Northern Nigeria Flour Mills Plc (NNFM) posted a 98 percent decline in earnings for the financial year ended March 31, 2026, as weaker sales and mounting operating pressures dragged the company’s bottom line.
According to the audited financial statement for the year ended March 31, 2026, the Kano-based flour miller, a subsidiary of Golden Penny Foods Limited, saw profit after tax fall to N25.6 million in the year ended March 31, 2026, from N1.75 billion in the same period of 2025.
A review of the income statement shows that the biggest pressure point came from the top line.
Revenue fell sharply by 39.1 percent to N21.55 billion from N35.39 billion in 2025, suggesting a substantial contraction in product demand, lower sales volumes, pricing pressure, or a combination of all three.
Raw material costs remained substantial, with inventory consumption standing at N17.9 billion, highlighting the capital-intensive nature of the milling business even in a weak sales year.
Operating profit dropped to N329.7 million from N2.89 billion, a decline of nearly 89 per cent, indicating that core operations generated far less value than in the previous year.
Profit before tax also plunged to N112.8 million from N2.89 billion, reflecting the burden of operating stress and finance-related pressures.
The company recorded finance costs of N306.2 million, sharply above the N13.9 million recorded a year earlier, pointing to significantly higher borrowing costs in a high-interest-rate environment.
Although finance income improved to N89.8 million from N12.7 million, this was nowhere near enough to offset the increase in finance expenses.
While profitability weakened, the balance sheet expanded significantly.
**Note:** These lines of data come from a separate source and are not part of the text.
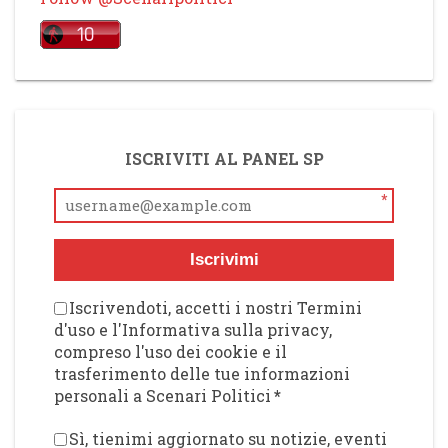
ISCRIVITI AL PANEL SP
*
Iscrivimi
Iscrivendoti, accetti i nostri Termini
d'uso e l'Informativa sulla privacy,
compreso l'uso dei cookie e il
trasferimento delle tue informazioni
personali a Scenari Politici
*
Sì, tienimi aggiornato su notizie, eventi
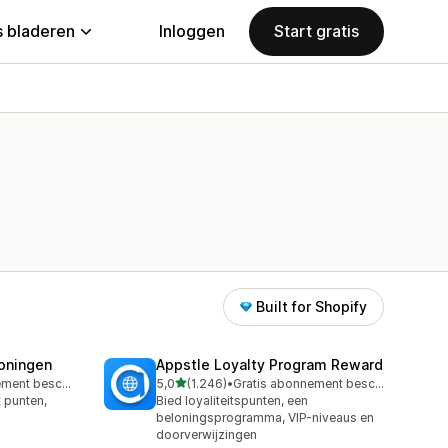
 bladeren
Inloggen
Start gratis
Built for Shopify
loningen
Appstle Loyalty Program Reward
van 5 sterren
Gratis abonnement beschikbaar
5,0
(1.246)
•
Gratis abonnement beschikbaar
1246 recensies in totaal
t punten,
Bied loyaliteitspunten, een
beloningsprogramma, VIP-niveaus en
doorverwijzingen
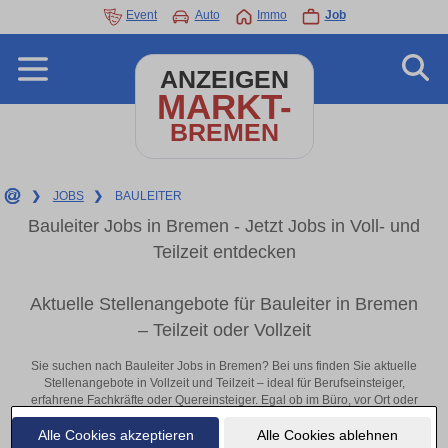
Event
Auto
Immo
Job
ANZEIGEN
MARKT-
BREMEN
❯
JOBS
❯
BAULEITER
Bauleiter Jobs in Bremen - Jetzt Jobs in Voll- und
Teilzeit entdecken
Aktuelle Stellenangebote für Bauleiter in Bremen
– Teilzeit oder Vollzeit
Sie suchen nach Bauleiter Jobs in Bremen? Bei uns finden Sie aktuelle
Stellenangebote in Vollzeit und Teilzeit – ideal für Berufseinsteiger,
erfahrene Fachkräfte oder Quereinsteiger. Egal ob im Büro, vor Ort oder
remote: Entdecken Sie jetzt neue Chancen in Ihrer Region und
Alle Cookies akzeptieren
Alle Cookies ablehnen
bewerben Sie sich direkt auf passende Bauleiter-Stellen in Bremen!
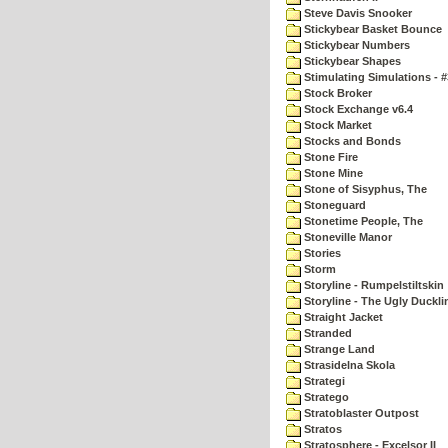
Steve Davis Snooker
Stickybear Basket Bounce
Stickybear Numbers
Stickybear Shapes
Stimulating Simulations - #
Stock Broker
Stock Exchange v6.4
Stock Market
Stocks and Bonds
Stone Fire
Stone Mine
Stone of Sisyphus, The
Stoneguard
Stonetime People, The
Stoneville Manor
Stories
Storm
Storyline - Rumpelstiltskin
Storyline - The Ugly Duckli
Straight Jacket
Stranded
Strange Land
Strasidelna Skola
Strategi
Stratego
Stratoblaster Outpost
Stratos
Stratosphere - Excelsor II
Total assets rose 41.3 percent to N43.17 billion from N30.55 billion.
Non-current assets jumped to N12.02 billion from N7.18 billion, driven largely by a N5.07 billion land revaluation gain. Property, plant, and equipment increased to N12.02 billion from N7.18 billion.
Current assets also increased to N31.16 billion from N23.36 billion, indicating heavier working capital deployment.
Inventory remained a major balance sheet component at N19.12 billion, although slightly lower than the N20.46 billion reported a year earlier.
One notable development was the emergence of N1.71 billion in intercompany loans receivable, absent in the previous year, reflecting funding exposure to related entities.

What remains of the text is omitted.